## WORK REQUIRED
Make an exact copy of all the entries below, with the pictures left out.

## INPUT FOR THIS TASK

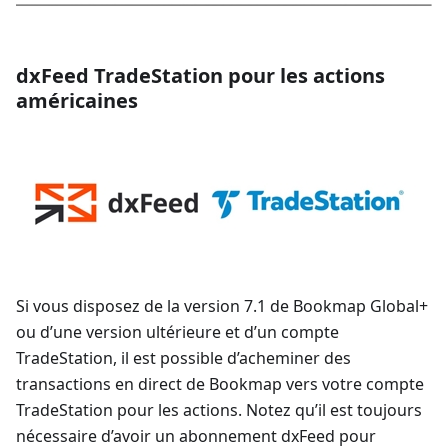
dxFeed TradeStation pour les actions
américaines
Si vous disposez de la version 7.1 de Bookmap Global+
ou d’une version ultérieure et d’un compte
TradeStation, il est possible d’acheminer des
transactions en direct de Bookmap vers votre compte
TradeStation pour les actions. Notez qu’il est toujours
nécessaire d’avoir un abonnement dxFeed pour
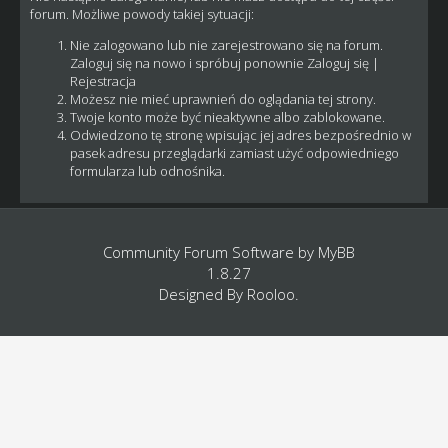
forum. Możliwe powody takiej sytuacji:
Nie zalogowano lub nie zarejestrowano się na forum.
Zaloguj się na nowo i spróbuj ponownie
Zaloguj się
|
Rejestracja
Możesz nie mieć uprawnień do oglądania tej strony.
Twoje konto może być nieaktywne albo zablokowane.
Odwiedzono tę stronę wpisując jej adres bezpośrednio w
pasek adresu przeglądarki zamiast użyć odpowiedniego
formularza lub odnośnika.
Community Forum Software by
MyBB
1.8.27
Designed By
Rooloo
.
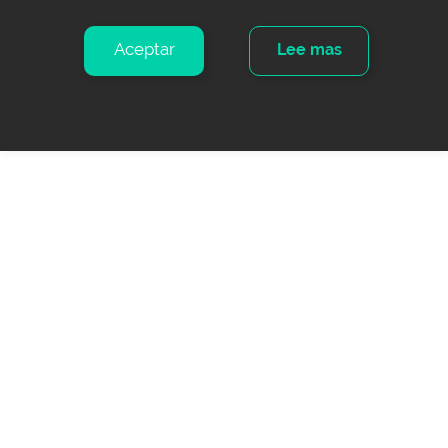
Aceptar
Lee mas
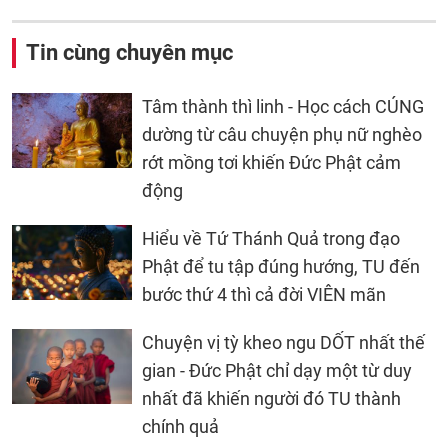
Tin cùng chuyên mục
Tâm thành thì linh - Học cách CÚNG
dường từ câu chuyện phụ nữ nghèo
rớt mồng tơi khiến Đức Phật cảm
động
Hiểu về Tứ Thánh Quả trong đạo
Phật để tu tập đúng hướng, TU đến
bước thứ 4 thì cả đời VIÊN mãn
Chuyện vị tỳ kheo ngu DỐT nhất thế
gian - Đức Phật chỉ dạy một từ duy
nhất đã khiến người đó TU thành
chính quả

## SOLUTION TO THE EXERCISE
dxFeed TradeStation pour les actions
américaines
Si vous disposez de la version 7.1 de Bookmap Global+
ou d’une version ultérieure et d’un compte
TradeStation, il est possible d’acheminer des
transactions en direct de Bookmap vers votre compte
TradeStation pour les actions. Notez qu’il est toujours
nécessaire d’avoir un abonnement dxFeed pour
forum. Możliwe powody takiej sytuacji:
Nie zalogowano lub nie zarejestrowano się na forum.
Zaloguj się na nowo i spróbuj ponownie
Zaloguj się
|
Rejestracja
Możesz nie mieć uprawnień do oglądania tej strony.
Twoje konto może być nieaktywne albo zablokowane.
Odwiedzono tę stronę wpisując jej adres bezpośrednio w
pasek adresu przeglądarki zamiast użyć odpowiedniego
formularza lub odnośnika.
Community Forum Software by
MyBB
1.8.27
Designed By
Rooloo
.
Aceptar
Lee mas
Tin cùng chuyên mục
Tâm thành thì linh - Học cách CÚNG
dường từ câu chuyện phụ nữ nghèo
rớt mồng tơi khiến Đức Phật cảm
động
Hiểu về Tứ Thánh Quả trong đạo
Phật để tu tập đúng hướng, TU đến
bước thứ 4 thì cả đời VIÊN mãn
Chuyện vị tỳ kheo ngu DỐT nhất thế
gian - Đức Phật chỉ dạy một từ duy
nhất đã khiến người đó TU thành
chính quả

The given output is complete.